Cardiogenic Shock
Basics
Description
- End-organ hypoperfusion due to severely impaired cardiac function resulting in diminished cardiac output, often in the setting of persistent hypotension
- Myocardial infarction (MI) is the most common cause of cardiogenic shock cases (∼70%)
- Most common cause of death in hospitalized patients with acute MI (AMI)

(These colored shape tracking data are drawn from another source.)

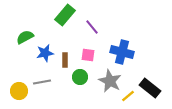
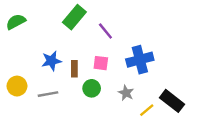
green semicircle: (25, 37) -> (16, 22), moved
blue cross: (122, 52) -> (140, 60), turned -30
gray star: (110, 81) -> (126, 93), size x0.6
yellow circle: (19, 91) -> (17, 86), moved

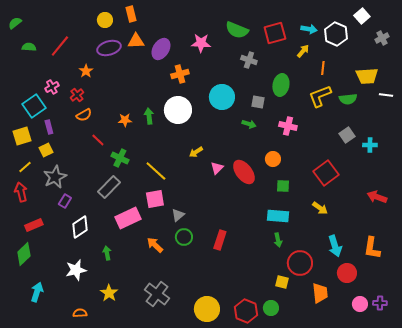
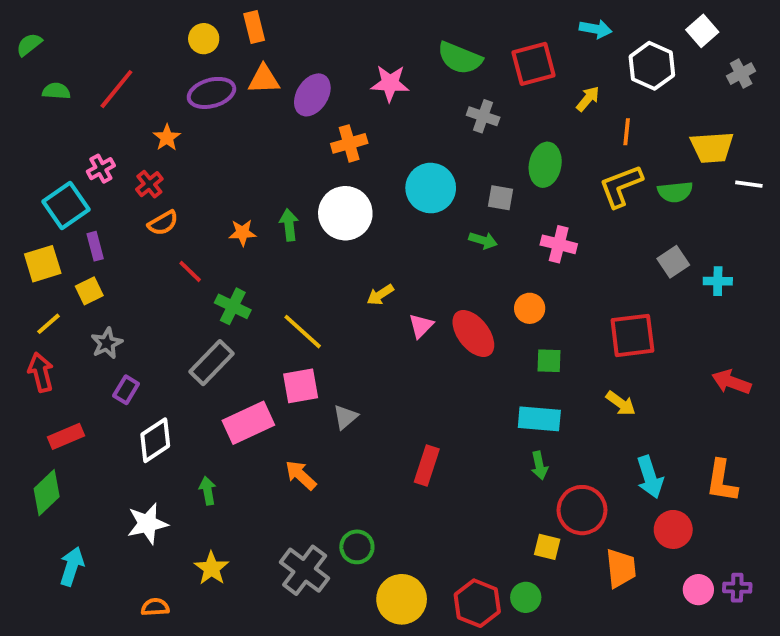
cyan arrow: (309, 29) -> (596, 29), moved
red square: (326, 173) -> (632, 335), turned 30
gray star: (55, 177) -> (107, 343), size x0.7
green circle: (184, 237) -> (357, 547), moved

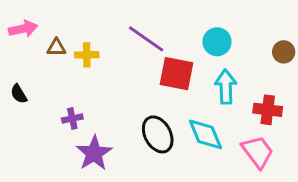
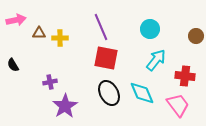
purple line: (146, 39) -> (101, 27), turned 32
red square: (176, 74) -> (106, 58), moved
cyan arrow: (226, 87) -> (156, 60), turned 40

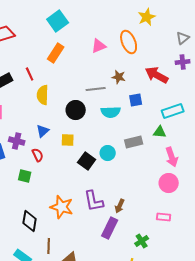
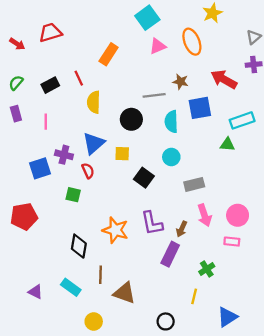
cyan square: (58, 21) -> (147, 18), moved
blue square: (136, 100) -> (200, 108), size x1.5
cyan semicircle: (111, 112) -> (171, 122), turned 90
blue triangle: (43, 131) -> (94, 143), size x1.5
gray rectangle: (134, 142) -> (194, 184), moved
cyan circle: (108, 153) -> (171, 157), moved
pink arrow: (172, 157) -> (204, 215), moved
pink circle: (169, 183) -> (238, 215), moved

- Underlying mechanisms in AMI:
- Pump failure:
- >40% infarction of left ventricle (LV) myocardium
- Infarct with pre-existing LV dysfunction
- Reinfarction
- Mechanical complications:
- Acute mitral regurgitation
- Ventricular septal defect
- LV free wall rupture
- Papillary muscle rupture
- Pericardial tamponade
- Right ventricular (RV) infarction
- Pump failure:
- 5–10% of patients with STEMI develop cardiogenic shock
- 6–12 mo mortality in cardiogenic shock ≈ 50%
Etiology
- AMI
- Sepsis
- Myocarditis
- Myocardial contusion
- Valvular disease
- Cardiomyopathy
- Left atrial myxoma
- Arrhythmia
- Heart block
- Thyroid disorder
- Drug toxicity:
- β-Blocker
- Calcium channel blocker
- Adriamycin
Diagnosis
Signs And Symptoms
- ABCs and vital signs:
- Patent airway (early)
- Labored breathing, tachypnea, and orthopnea (early); respiratory failure (late)
- Diffuse crackles or wheezing
- Hypoxia
- Hypotension:
- Systolic BP <90 mm Hg for at least 30 min, or requiring inotropes/vasopressors to maintain systolic BP >90 mm Hg
- Tachycardia
- Weak pulses
- General:
- Fatigue
- Cyanosis
- Pallor
- Diaphoresis
- Altered mental status
- Cool extremities
- Lower extremity edema
- Delayed capillary refill
- Decrease in body temperature
- Urine output of <0 mL/hr
- Neck:
- Jugular venous distention
- Cardiac:
- Ischemic chest pain
- Systolic apical blowing murmur
- Gallop rhythm:
- S3 reflects severe myocardial dysfunction
- S4 is present in 80% patients in sinus rhythm with AMI
- Systolic click:
- Suggests rupture of the chordae tendineae
- Abdominal:
- Epigastric pain
- Nausea and vomiting
- Hepatojugular reflux
- Neurologic:
- Obtundation
History
- Obtain history from patient, family, or EMS for clues to possible etiology – may have history of prior MI or heart failure
- Medication history
Physical Exam
- Perform rapid survey and stabilize ABCs
- Distended neck veins and cool extremities distinguish cardiogenic shock from distributive and hypovolemic shock
- Careful heart and lung exam
- “Cold and wet” (cool extremities and signs of pulmonary congestion and/or lower extremity edema) is most common presentation of cardiogenic shock
Essential Workup
Ancillary studies further define the type and degree of shock and evaluate for cardiac injury to determine indications for emergent catheterization or surgical intervention
Diagnostic Tests And Interpretation
Ecg:
- Normal ECG does not rule out AMI
- Classically, findings of AMI (ST elevations in 2 or more contiguous leads)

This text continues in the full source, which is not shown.